Once I saw that gap clearly, it changed the shape of the entire project. I stopped treating readiness to raise as a footnote inside the eleven dimensions and gave it real architecture of its own: five additional dimensions, built specifically around the mechanics of fundraising rather than the merits of the business. Eleven became sixteen, not because I wanted a rounder or more impressive number, but because I had watched the same story repeat too many times to keep pretending it belonged inside the original eleven. A framework that had been built to judge whether a business deserved investment grew into one that also judged whether it was genuinely prepared to pursue it, and, more importantly, what it meant when those two answers did not agree. A strong business with weak readiness needed a very different conversation than a well-prepared business that was not actually strong enough to justify the capital it was chasing. Neither score alone told the full story. Only looking at both together did.

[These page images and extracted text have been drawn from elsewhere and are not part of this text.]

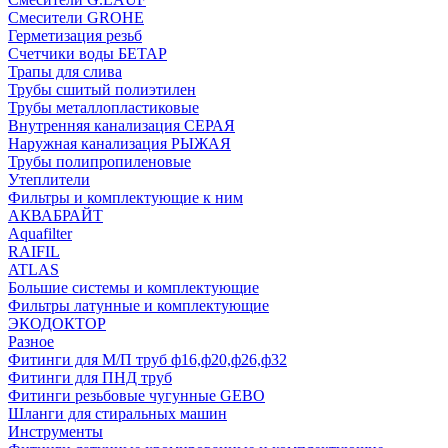
Смесители GROHE
Герметизация резьб
Счетчики воды БЕТАР
Трапы для слива
Трубы сшитый полиэтилен
Трубы металлопластиковые
Внутренняя канализация СЕРАЯ
Наружная канализация РЫЖАЯ
Трубы полипропиленовые
Утеплители
Фильтры и комплектующие к ним
АКВАБРАЙТ
Aquafilter
RAIFIL
ATLAS
Большие системы и комплектующие
Фильтры латунные и комплектующие
ЭКОДОКТОР
Разное
Фитинги для М/П труб ф16,ф20,ф26,ф32
Фитинги для ПНД труб
Фитинги резьбовые чугунные GEBO
Шланги для стиральных машин
Инструменты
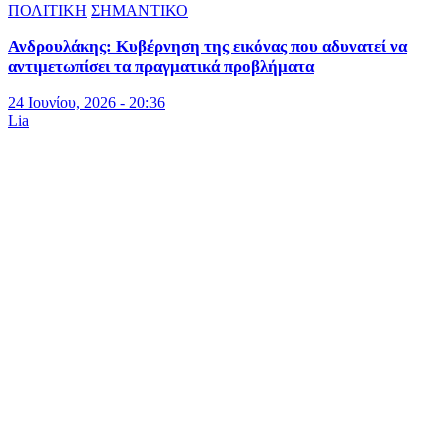
ΠΟΛΙΤΙΚΗ
ΣΗΜΑΝΤΙΚΟ
Ανδρουλάκης: Κυβέρνηση της εικόνας που αδυνατεί να
αντιμετωπίσει τα πραγματικά προβλήματα
24 Ιουνίου, 2026 - 20:36
Lia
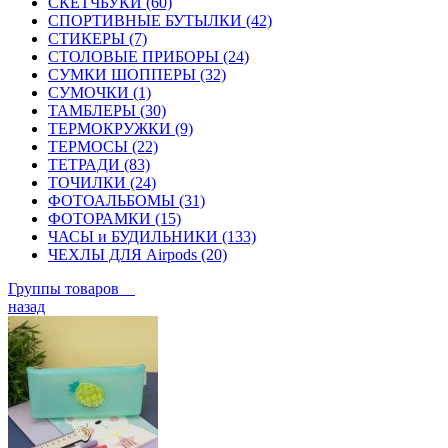
СКЕТЧБУКИ (60)
СПОРТИВНЫЕ БУТЫЛКИ (42)
СТИКЕРЫ (7)
СТОЛОВЫЕ ПРИБОРЫ (24)
СУМКИ ШОППЕРЫ (32)
СУМОЧКИ (1)
ТАМБЛЕРЫ (30)
ТЕРМОКРУЖКИ (9)
ТЕРМОСЫ (22)
ТЕТРАДИ (83)
ТОЧИЛКИ (24)
ФОТОАЛЬБОМЫ (31)
ФОТОРАМКИ (15)
ЧАСЫ и БУДИЛЬНИКИ (133)
ЧЕХЛЫ ДЛЯ Airpods (20)
Группы товаров
назад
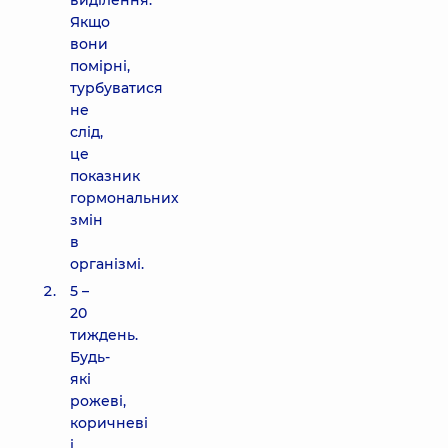
виділення.
Якщо
вони
помірні,
турбуватися
не
слід,
це
показник
гормональних
змін
в
організмі.
5 –
20
тиждень.
Будь-
які
рожеві,
коричневі
і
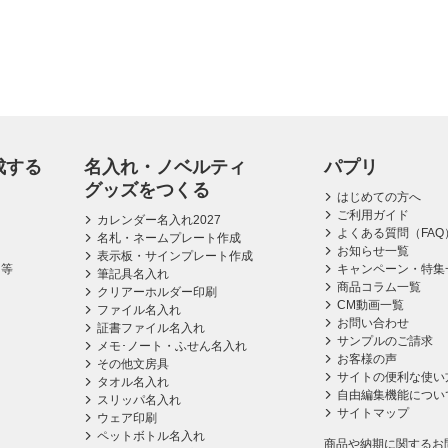
成する
名入れ・ノベルティ
パプリ
グッズをつくる
はじめての方へ
ご利用ガイド
カレンダー名入れ2027
よくある質問（FAQ
名札・ネームプレート作成
お知らせ一覧
表示板・サインプレート作成
ス等
キャンペーン・特集
筆記具名入れ
商品コラム一覧
クリアーホルダー印刷
CM動画一覧
ファイル名入れ
お問い合わせ
証書ファイル名入れ
サンプルのご請求
メモ･ノート・ふせん名入れ
お客様の声
その他文房具
サイトの便利な使い
タオル名入れ
自由編集機能につい
スリッパ名入れ
サイトマップ
ウェア印刷
ペットボトル名入れ
商品や納期に関するお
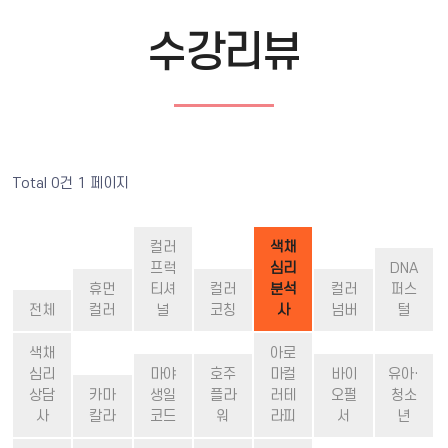
수강리뷰
Total 0건
1 페이지
컬러
색채
프럭
심리
DNA
휴먼
티셔
컬러
분석
컬러
퍼스
전체
컬러
널
코칭
사
넘버
털
색채
아로
심리
마야
호주
마컬
바이
유아·
상담
카마
생일
플라
러테
오펄
청소
사
칼라
코드
워
라피
서
년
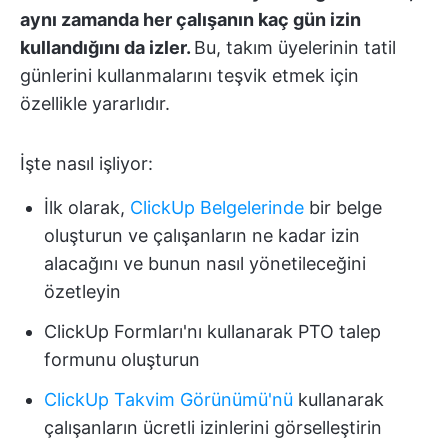
aynı zamanda her çalışanın kaç gün izin
kullandığını da izler.
Bu, takım üyelerinin tatil
günlerini kullanmalarını teşvik etmek için
özellikle yararlıdır.
İşte nasıl işliyor:
İlk olarak,
ClickUp Belgelerinde
bir belge
oluşturun ve çalışanların ne kadar izin
alacağını ve bunun nasıl yönetileceğini
özetleyin
ClickUp Formları'nı kullanarak PTO talep
formunu oluşturun
ClickUp Takvim Görünümü'nü
kullanarak
çalışanların ücretli izinlerini görselleştirin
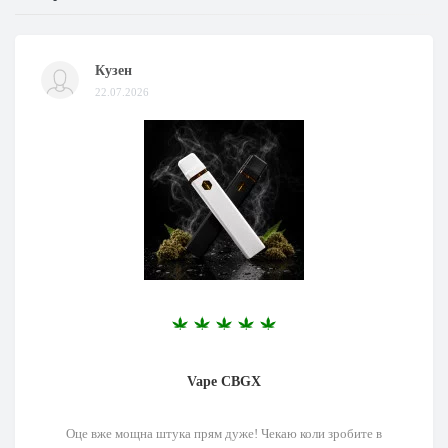
Кузен
22.07.2026
Vape CBGX
Оце вже мощна штука прям дуже! Чекаю коли зробите в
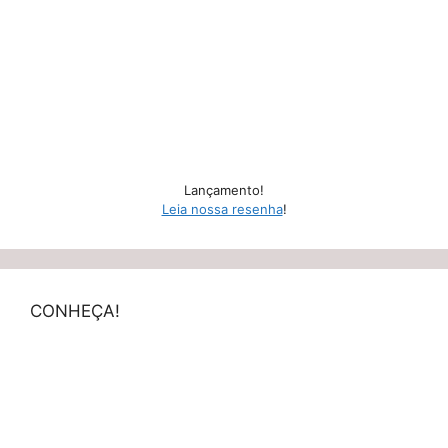
Lançamento!
Leia nossa resenha
!
CONHEÇA!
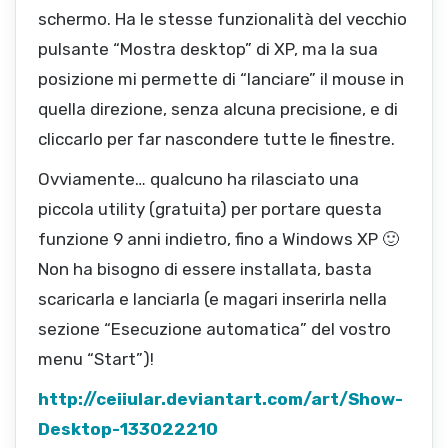
schermo. Ha le stesse funzionalità del vecchio
pulsante “Mostra desktop” di XP, ma la sua
posizione mi permette di “lanciare” il mouse in
quella direzione, senza alcuna precisione, e di
cliccarlo per far nascondere tutte le finestre.
Ovviamente… qualcuno ha rilasciato una
piccola utility (gratuita) per portare questa
funzione 9 anni indietro, fino a Windows XP 🙂
Non ha bisogno di essere installata, basta
scaricarla e lanciarla (e magari inserirla nella
sezione “Esecuzione automatica” del vostro
menu “Start”)!
http://ceiiular.deviantart.com/art/Show-
Desktop-133022210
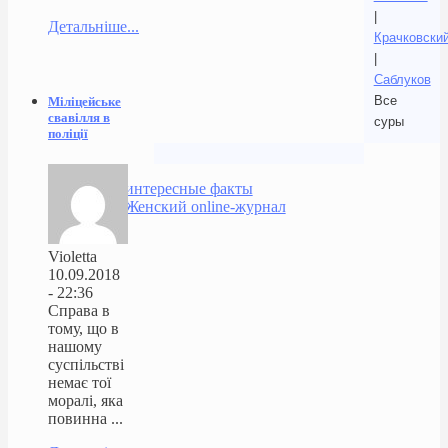
|
Детальніше...
Крачковски
|
Саблуков
Все
Міліцейське
свавілля в
суры
поліції
интересные факты
Женский online-журнал
Violetta
10.09.2018
- 22:36
Справа в
тому, що в
нашому
суспільстві
немає тої
моралі, яка
повинна ...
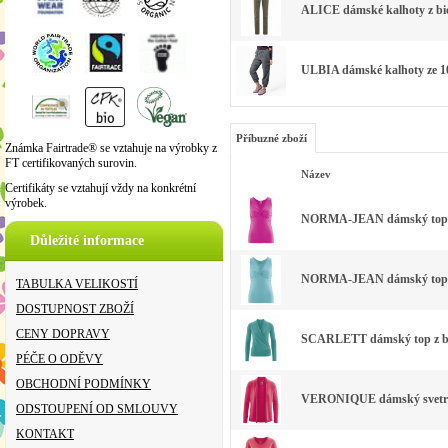
ALICE dámské kalhoty z bio
ULBIA dámské kalhoty ze 1
Příbuzné zboží
Známka Fairtrade® se vztahuje na výrobky z
FT certifikovaných surovin.
Název
Certifikáty se vztahují vždy na konkrétní
výrobek.
NORMA-JEAN dámský top z 
Důležité informace
NORMA-JEAN dámský top z 
TABULKA VELIKOSTÍ
DOSTUPNOST ZBOŽÍ
CENY DOPRAVY
SCARLETT dámský top z bio
PÉČE O ODĚVY
OBCHODNÍ PODMÍNKY
VERONIQUE dámský svetr z 
ODSTOUPENÍ OD SMLOUVY
KONTAKT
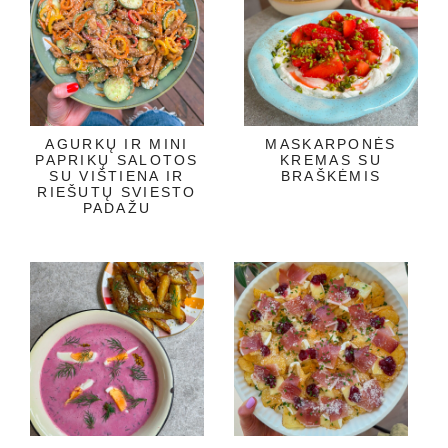
AGURKŲ IR MINI
MASKARPONĖS
PAPRIKŲ SALOTOS
KREMAS SU
SU VIŠTIENA IR
BRAŠKĖMIS
RIEŠUTŲ SVIESTO
PADAŽU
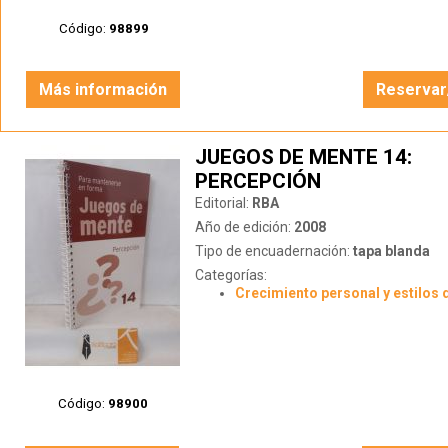
Código:
98899
Más información
Reservar
JUEGOS DE MENTE 14:
PERCEPCIÓN
Editorial:
RBA
Año de edición:
2008
Tipo de encuadernación:
tapa blanda
Categorías:
Crecimiento personal y estilos 
Código:
98900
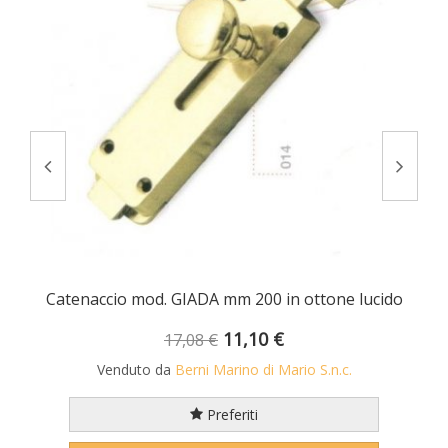
multifunzionale regolabile in alluminio
Catenaccio mod. GIADA mm 200 in ottone lucido
11,10 €
17,08 €
Venduto da
Berni Marino di Mario S.n.c.
Preferiti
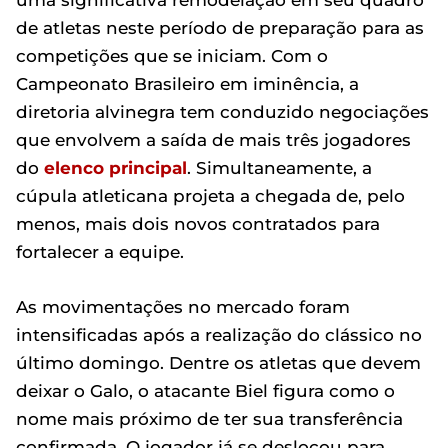
uma significativa remodelação em seu quadro
de atletas neste período de preparação para as
competições que se iniciam. Com o
Campeonato Brasileiro em iminência, a
diretoria alvinegra tem conduzido negociações
que envolvem a saída de mais três jogadores
do
elenco principal
. Simultaneamente, a
cúpula atleticana projeta a chegada de, pelo
menos, mais dois novos contratados para
fortalecer a equipe.
As movimentações no mercado foram
intensificadas após a realização do clássico no
último domingo. Dentre os atletas que devem
deixar o Galo, o atacante Biel figura como o
nome mais próximo de ter sua transferência
confirmada. O jogador já se deslocou para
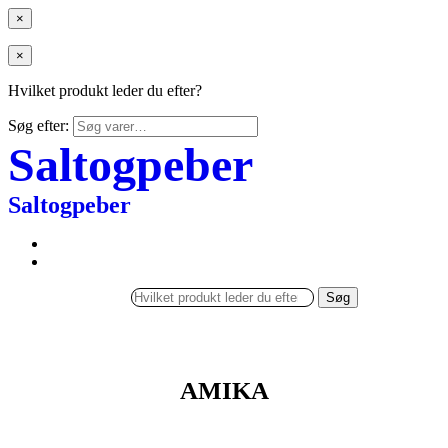
×
×
Hvilket produkt leder du efter?
Søg efter:
Saltogpeber
Saltogpeber
Søg
AMIKA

None of this was built quickly or in isolation. I tested rougher versions of this thinking against real deals for years before anything resembled the framework as it stands today, discarding weightings that looked sound on paper but did not hold up against what actually happened to the companies I had scored, and rewriting dimensions more than once after a founder or an investor correctly pointed out something I had missed. What started as a private habit, sharpened by one uncomfortable question and confirmed by founders who deserved more honest answers, slowly became something structured enough to hand to someone else and trust that it would hold up without me in the room to explain it.


Somewhere in the middle of building that first eleven-dimension version, before any of it had a name, I had to decide what to call the thing I was building. Eleven was the obvious starting point, since that was the entire architecture at the time: eleven categories, one governing question. But a number alone was never going to say what I actually wanted the framework to be. I did not want it to be a clever scoring exercise. I wanted it to be relevant, to actually matter in the room when a real decision was being made, rather than sit in a drawer as one more checklist nobody opened under pressure. Elevent is that idea folded into a single word: the eleven that gave the framework its original shape, and the relevance I was building it to deliver. When the architecture later grew to sixteen dimensions, I kept the name anyway. What it stood for was never really the number. It was the promise that this would hold up, and stay relevant, at the exact moment someone needed it to.


That, more than anything else, is the backstory of Elevent Index. Not a theory I built quietly and tested on people afterward, but the reverse: years of honest conversation on both sides of the table, slowly turning an instinct into something I could finally defend on paper.